+++ STORED DATA +++

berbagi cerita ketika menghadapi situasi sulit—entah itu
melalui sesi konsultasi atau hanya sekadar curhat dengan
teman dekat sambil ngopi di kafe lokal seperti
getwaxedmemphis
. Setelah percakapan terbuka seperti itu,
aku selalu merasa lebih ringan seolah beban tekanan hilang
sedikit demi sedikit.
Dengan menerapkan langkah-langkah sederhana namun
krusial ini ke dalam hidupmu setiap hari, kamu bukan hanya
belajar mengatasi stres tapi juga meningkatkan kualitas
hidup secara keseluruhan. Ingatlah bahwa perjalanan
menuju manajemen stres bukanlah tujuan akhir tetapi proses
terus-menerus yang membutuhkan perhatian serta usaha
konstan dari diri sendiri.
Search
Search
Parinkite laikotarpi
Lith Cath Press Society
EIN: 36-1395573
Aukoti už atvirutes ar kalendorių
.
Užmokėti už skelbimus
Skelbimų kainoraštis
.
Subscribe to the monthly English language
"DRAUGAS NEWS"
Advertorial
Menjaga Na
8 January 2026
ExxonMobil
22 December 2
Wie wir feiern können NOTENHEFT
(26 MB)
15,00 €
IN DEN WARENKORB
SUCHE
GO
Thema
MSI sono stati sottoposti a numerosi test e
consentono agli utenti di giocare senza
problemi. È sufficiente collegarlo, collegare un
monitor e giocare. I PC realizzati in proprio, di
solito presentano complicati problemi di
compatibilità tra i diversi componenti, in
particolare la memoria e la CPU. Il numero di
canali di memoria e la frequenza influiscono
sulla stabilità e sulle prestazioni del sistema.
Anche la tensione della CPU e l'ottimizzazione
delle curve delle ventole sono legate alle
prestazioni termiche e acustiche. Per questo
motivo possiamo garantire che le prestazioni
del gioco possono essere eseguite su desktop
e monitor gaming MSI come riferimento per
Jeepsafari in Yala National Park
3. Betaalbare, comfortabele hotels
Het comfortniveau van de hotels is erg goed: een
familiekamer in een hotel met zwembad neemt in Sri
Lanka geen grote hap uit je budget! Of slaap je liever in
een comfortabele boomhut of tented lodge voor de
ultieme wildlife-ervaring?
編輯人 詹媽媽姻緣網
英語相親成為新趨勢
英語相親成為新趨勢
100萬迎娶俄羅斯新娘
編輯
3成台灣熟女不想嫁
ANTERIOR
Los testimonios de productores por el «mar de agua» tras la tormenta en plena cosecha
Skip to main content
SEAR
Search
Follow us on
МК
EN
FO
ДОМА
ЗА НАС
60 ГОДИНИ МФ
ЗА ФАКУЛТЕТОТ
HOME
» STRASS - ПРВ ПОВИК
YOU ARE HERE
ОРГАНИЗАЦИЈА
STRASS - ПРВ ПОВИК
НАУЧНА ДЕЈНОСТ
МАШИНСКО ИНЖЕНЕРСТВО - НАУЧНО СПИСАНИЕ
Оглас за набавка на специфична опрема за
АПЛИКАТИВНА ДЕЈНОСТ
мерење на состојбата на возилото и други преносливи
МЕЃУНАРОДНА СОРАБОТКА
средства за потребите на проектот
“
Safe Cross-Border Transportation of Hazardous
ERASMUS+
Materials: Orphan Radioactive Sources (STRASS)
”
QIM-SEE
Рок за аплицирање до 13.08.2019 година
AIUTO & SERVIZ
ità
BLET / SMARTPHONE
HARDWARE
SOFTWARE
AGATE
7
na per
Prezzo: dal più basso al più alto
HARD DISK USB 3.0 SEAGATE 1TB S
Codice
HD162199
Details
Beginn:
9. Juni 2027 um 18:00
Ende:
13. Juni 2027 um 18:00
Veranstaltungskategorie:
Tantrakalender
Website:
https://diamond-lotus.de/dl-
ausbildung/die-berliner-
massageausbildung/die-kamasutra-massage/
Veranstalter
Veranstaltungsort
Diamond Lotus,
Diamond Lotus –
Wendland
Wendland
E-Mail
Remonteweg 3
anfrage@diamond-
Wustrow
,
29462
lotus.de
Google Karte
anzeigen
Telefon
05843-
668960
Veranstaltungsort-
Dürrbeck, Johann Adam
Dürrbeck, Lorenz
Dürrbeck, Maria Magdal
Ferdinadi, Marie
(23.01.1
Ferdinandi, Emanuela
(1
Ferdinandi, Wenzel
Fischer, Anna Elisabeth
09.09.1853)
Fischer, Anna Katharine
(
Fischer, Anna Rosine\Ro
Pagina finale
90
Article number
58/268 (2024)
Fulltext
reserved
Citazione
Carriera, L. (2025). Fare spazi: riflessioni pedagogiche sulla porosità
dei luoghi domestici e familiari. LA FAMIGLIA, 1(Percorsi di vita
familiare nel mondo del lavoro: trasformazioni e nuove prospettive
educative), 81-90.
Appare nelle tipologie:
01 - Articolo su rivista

+++
+++ STORED DATA +++

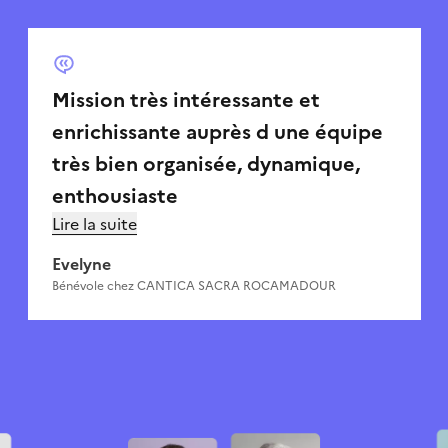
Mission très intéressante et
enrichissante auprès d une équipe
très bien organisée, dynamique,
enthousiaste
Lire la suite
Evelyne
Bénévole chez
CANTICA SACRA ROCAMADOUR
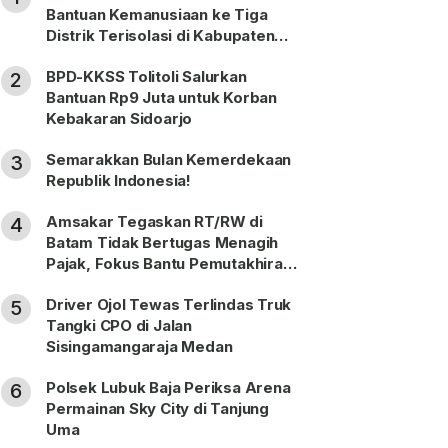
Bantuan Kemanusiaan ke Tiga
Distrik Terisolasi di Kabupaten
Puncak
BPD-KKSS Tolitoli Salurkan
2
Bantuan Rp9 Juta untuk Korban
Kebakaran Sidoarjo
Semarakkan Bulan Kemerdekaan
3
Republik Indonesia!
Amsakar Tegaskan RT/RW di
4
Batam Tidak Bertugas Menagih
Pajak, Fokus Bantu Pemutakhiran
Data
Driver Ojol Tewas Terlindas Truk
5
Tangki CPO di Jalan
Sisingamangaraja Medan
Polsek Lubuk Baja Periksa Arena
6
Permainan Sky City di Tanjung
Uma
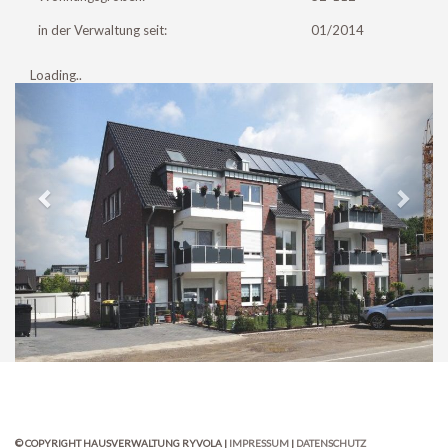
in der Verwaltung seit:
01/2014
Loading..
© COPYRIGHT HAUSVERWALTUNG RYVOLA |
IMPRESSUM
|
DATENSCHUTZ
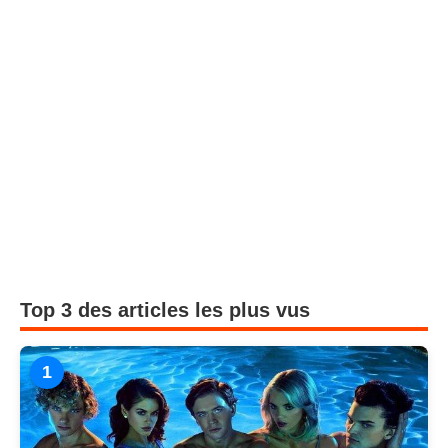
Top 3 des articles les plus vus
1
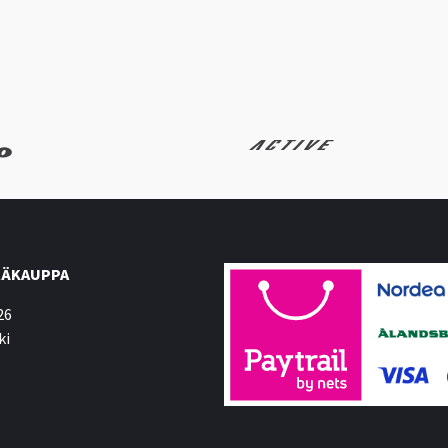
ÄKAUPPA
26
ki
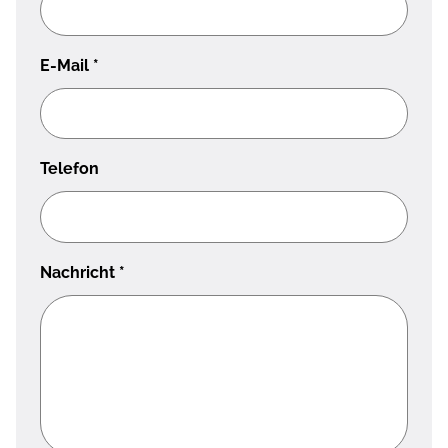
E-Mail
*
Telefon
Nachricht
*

+++

Each line above from the one with "compatibilità tra i diversi componenti, in" up to and including the one with "prestazioni termiche e acustiche. Per questo" must be set down exactly, and no line outside that span may appear.

RESPONSE TO THE TASK:
compatibilità tra i diversi componenti, in
particolare la memoria e la CPU. Il numero di
canali di memoria e la frequenza influiscono
sulla stabilità e sulle prestazioni del sistema.
Anche la tensione della CPU e l'ottimizzazione
delle curve delle ventole sono legate alle
prestazioni termiche e acustiche. Per questo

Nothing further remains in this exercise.